Configuring Maintenance Mode
Netvisor ONE version 6.1.0 introduces the Maintenance Mode feature in which the software prevents user traffic from entering or leaving a switch and gracefully steers the traffic to network peers. This mode is useful during hardware or software maintenance of the switch including Return Merchandise Authorization (RMA), correction of out of sync fabric transactions, cluster re-peer, switch power down or reboot, and software upgrade. This functionality is supported on cluster nodes, non-cluster spine nodes, and standalone switches. In a use case where you need to enable maintenance mode on a standalone switch, you must ensure that an alternate path exists if the switch goes down.
Note: You can enable maintenance mode only when control-network and fabric-network are configured as mgmt.
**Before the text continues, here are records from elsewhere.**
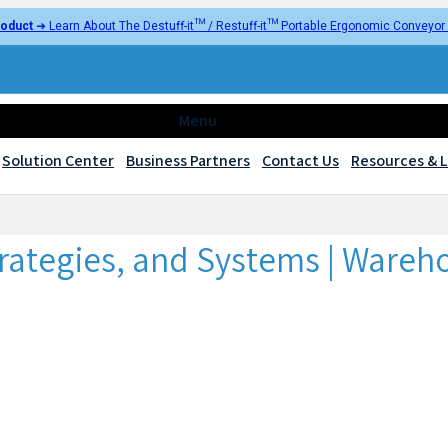
oduct
➜ Learn About The Destuff-it™ / Restuff-it™ Portable Ergonomic Conveyo
Menu
Solution Center
Business Partners
Contact Us
Resources & L
trategies, and Systems | Wareh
You cannot change the fabric and control networks or the fabric VLAN while in maintenance mode.
A switch does not leave the fabric while entering maintenance mode. When you issue the command to enable maintenance mode, Netvisor ONE follows the normal port bring down sequence and disables all the user ports. Any cluster bring down configuration is also applicable. The sequence of actions performed by the software while entering maintenance mode (for a cluster switch) is as follows:
- Bring down orphan ports
- Bring down vLAG ports
- Disable VRRP service and BGP graceful shutdown
- Bring down Layer 3 ports
- Bring down ports with defer-bringdown configured
- Bring down cluster ports
While in maintenance mode, you can execute all CLI or REST API commands except port enable commands. The software defers all port enable actions and enables the ports only after exiting maintenance mode. If you reboot or power cycle the switch while in maintenance mode, the switch comes back up and stays in maintenance mode and does not enable any user ports.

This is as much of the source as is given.